Respondents also misunderstood other common limitations under Original Medicare: 22% thought Medicare covered prescription drugs and contacts, 27% thought it covered insulin pens and syringes, 25% said they thought Medicare handled routine dental care and 28% believed ambulance transportation was included. Medicare does not cover vision, dental or hearing. Insulin pumps and supplies are covered under Medicare Part B, but the insulin itself is only covered for some beneficiaries who meet the requirements, according to the American Diabetes Association.

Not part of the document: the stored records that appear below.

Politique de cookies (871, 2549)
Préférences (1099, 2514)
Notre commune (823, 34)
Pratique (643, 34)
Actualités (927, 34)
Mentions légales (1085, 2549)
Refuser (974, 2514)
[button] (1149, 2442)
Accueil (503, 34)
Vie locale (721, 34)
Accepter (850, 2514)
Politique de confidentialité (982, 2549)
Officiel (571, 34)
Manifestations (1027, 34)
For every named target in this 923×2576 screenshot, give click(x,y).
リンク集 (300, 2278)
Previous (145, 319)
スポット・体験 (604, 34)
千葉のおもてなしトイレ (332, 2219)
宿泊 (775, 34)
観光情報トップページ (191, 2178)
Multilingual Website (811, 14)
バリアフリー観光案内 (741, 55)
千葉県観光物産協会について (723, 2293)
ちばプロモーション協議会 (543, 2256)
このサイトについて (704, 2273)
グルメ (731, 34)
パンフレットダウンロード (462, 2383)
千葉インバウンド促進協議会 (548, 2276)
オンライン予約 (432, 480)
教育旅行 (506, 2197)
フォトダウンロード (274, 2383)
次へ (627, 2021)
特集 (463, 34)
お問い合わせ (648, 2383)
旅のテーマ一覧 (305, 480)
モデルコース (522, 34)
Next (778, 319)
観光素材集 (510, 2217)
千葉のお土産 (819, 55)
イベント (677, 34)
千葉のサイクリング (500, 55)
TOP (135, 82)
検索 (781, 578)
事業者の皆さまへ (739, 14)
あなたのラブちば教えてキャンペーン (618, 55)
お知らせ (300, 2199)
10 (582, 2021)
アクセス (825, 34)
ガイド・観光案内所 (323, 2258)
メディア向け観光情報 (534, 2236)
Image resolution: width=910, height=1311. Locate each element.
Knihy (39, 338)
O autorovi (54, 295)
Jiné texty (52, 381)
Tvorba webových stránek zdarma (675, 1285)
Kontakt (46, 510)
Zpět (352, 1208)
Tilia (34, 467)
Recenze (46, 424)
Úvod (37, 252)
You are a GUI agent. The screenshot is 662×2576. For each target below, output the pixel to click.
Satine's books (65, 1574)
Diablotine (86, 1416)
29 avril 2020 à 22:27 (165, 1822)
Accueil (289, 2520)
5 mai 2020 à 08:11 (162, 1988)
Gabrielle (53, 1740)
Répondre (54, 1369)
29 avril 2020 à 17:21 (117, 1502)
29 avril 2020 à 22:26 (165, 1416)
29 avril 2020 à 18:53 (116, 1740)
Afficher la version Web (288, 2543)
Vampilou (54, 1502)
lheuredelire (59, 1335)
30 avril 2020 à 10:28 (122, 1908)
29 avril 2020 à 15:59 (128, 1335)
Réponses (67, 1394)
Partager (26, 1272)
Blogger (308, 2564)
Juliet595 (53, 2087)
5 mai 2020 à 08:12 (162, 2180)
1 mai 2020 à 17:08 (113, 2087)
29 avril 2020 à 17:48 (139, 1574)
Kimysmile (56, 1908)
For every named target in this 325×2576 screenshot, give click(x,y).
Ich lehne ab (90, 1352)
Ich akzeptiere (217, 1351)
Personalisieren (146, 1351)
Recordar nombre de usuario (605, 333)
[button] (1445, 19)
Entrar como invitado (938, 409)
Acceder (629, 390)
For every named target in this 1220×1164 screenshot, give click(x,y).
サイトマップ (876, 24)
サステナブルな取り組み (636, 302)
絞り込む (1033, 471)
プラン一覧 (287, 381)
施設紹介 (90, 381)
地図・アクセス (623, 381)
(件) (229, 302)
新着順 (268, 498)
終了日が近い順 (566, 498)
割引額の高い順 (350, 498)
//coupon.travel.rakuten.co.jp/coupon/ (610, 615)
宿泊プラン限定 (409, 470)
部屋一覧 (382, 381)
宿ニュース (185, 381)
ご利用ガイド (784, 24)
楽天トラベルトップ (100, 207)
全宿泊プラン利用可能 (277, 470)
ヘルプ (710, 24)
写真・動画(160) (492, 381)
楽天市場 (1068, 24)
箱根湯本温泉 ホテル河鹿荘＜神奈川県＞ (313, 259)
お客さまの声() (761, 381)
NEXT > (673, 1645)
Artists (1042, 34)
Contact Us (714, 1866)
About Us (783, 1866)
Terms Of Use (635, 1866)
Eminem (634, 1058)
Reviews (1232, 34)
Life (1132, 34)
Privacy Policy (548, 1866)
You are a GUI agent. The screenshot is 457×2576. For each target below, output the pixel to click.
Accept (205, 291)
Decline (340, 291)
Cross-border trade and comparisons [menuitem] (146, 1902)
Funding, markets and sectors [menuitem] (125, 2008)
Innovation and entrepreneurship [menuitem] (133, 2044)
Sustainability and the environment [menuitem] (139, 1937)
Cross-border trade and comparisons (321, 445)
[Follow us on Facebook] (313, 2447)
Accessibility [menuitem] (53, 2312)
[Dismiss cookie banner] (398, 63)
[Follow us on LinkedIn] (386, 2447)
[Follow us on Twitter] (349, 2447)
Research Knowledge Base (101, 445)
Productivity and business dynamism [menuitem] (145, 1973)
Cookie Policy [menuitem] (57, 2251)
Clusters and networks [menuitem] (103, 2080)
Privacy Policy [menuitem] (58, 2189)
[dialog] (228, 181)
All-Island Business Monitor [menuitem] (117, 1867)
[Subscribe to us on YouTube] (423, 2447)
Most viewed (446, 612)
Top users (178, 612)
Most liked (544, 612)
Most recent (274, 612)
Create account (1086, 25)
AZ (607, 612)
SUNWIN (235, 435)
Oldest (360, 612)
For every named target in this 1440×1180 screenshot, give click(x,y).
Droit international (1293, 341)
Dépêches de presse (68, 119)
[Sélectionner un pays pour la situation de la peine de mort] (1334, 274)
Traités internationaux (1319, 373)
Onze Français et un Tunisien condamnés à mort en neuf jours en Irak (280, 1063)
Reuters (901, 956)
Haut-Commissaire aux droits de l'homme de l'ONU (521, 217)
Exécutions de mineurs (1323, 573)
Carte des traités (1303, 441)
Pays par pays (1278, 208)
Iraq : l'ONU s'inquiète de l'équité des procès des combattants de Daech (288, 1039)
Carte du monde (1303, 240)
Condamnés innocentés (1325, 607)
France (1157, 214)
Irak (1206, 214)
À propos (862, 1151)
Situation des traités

Part D plans can include insulin coverage, though beneficiaries should check their plans before committing. 

There is a lot to consider when selecting a drug plan, such as which prescriptions the beneficiary needs — and which brands are covered. There are also restrictions under some plans, such as a rule to try a generic brand before using a more expensive alternative or getting authorization before the drug can be prescribed. Beneficiaries’ choices may also affect their other coverage, such as under Medicare Advantage, and will need to coordinate with their other insurance. Here’s more information on how to choose a plan. 

Also see: The twists, turns and myths of applying for Medicare: How we navigated the enrollment road

Medicare’s open enrollment period began on Oct. 15 and ends Dec. 7. It is available for Medicare beneficiaries who would like to change, add or drop parts of their coverage. Medicare.gov offers a guide called “Medicare & You” for Americans interested in learning about their options across the country, as well as a preview for drug plans under Part D and Medicare Advantage.